Federal budget nothing but fairy dust in unicorn pee
On Monday, April 19, the federal government presented issued an overdue budget that failed to provide an accurate report on Canada’s fiscal position, present or future.
The speech on grand plans based on extravagant spending is the equivalent of a recipe for how to sprinkle fairy dust in a dram of unicorn pee to make a fabulous cocktail.
The show’s centrepiece was a plan to intrude in provincial jurisdiction and create a national daycare program. The federal government has no constitutional authority over daycare and is misusing its spending powers to control another aspect of provincial sovereignty.
Daycare is hyped as a counter to the uneven impact of COVID-19 regulations on women. Daycare will allow them to return to employment. Millions are hourly paid employees in the service and retail sectors which our governments have callously closed down by regulation. Daycare does not put food on the table.
The CRA wants to tax their tips and any discounts they receive for meals and the wares they vend. Tell us again how much they care about the women they abuse. Give these ladies a $2,500 annual tax credit for the unpaid child care they provide as mothers and we might be impressed.
budget is an extension of Prime Minister Trudeau’s comment that a commitment to growing the economy will let budgets balance themselves. Weirdly, it’s true.
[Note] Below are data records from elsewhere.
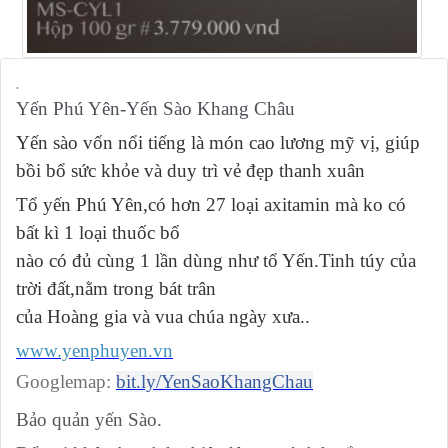
.
Yến Phú Yên-Yến Sào Khang Châu
Yến sào vốn nổi tiếng là món cao lương mỹ vị, giúp
bồi bổ sức khỏe và duy trì vẻ đẹp thanh xuân
Tổ yến Phú Yên,có hơn 27 loại axitamin mà ko có
bất kì 1 loại thuốc bổ
nào có đủ cùng 1 lần dùng như tổ Yến.Tinh túy của
trời đất,nằm trong bát trân
của Hoàng gia và vua chúa ngày xưa..
www.yenphuyen.vn
Googlemap:
bit.ly/YenSaoKhangChau
Bảo quản yến Sào.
Bad budgets result in bankruptcy or some other form of insolvency. It is possible to borrow enough to force devaluation of the Canadian dollar causing inflation writ large. When the cost of bread increases by ten times and wages remain stagnant, we reap the results of failing to balance the budget.
Our parliament has been absent from scrutiny for two years and is rudderless, lurching from one scandal to another. A recent scandal is the failure to contain the spread of coronavirus. The latest is a Gordian knot of confused and contradictory announcements on when we may get vaccine doses. The government has managed to illustrate its ineptness more clearly than any media scribe.
Some nations dealt with the virus threat using strict lockdown measures for a limited duration and are operating without restrictions on their population. They still require the quarantine of out-of-country travellers, a routine virus containment strategy in use since the Bubonic plague in the 14th century.
There is nothing in the budget speech outlining a clear path to a return to normal social behaviour.
Governments do not create jobs other than to inflate an already bloated bureaucracy. The problem with big government is that bureaucrats need something to do, which translates into unproductive interference with business and commerce. We need less interference and meddling, not more.
Massive federal infrastructure programs are useless. Money will be spent in major metropolitan areas to garner votes while infrastructure in the rest of Canada continues to deteriorate.
Continuing virus relief programs required because we failed to contain the virus is not and indicator of competence or a source of pride.
The most glaring omission in the budget presentation was no mention of creating an epidemic combat strategy to ensure we will never again be caught unprepared to deal with a public health threat. The message is that our governments have learned nothing from over a year of public anxiety and upheaval. Fear mongering has been devastating in many ways.
It is not a matter of whether we will face another virus epidemic, but when.
There has been no rationale given for the disruption caused by business closures and forced quarantines. Ongoing hysteria over the threat posed by the coronavirus has worn thin. The disruptions have not stopped new infections.
Our distrust of the political class has deepened. No one from either the government or opposition benches is communicating with the public. Preaching to us is not communications.
Discovering that many of our politicians are closet totalitarians is discouraging but not unexpected. Those who have removed our fundamental freedoms and rights without attempting to justify their actions must not be re-elected. They are too dangerous to be trusted with political power.
Governments have used a virus epidemic as an excuse to throttle democracy and stifle our freedoms and rights. We must ensure that it cannot happen again.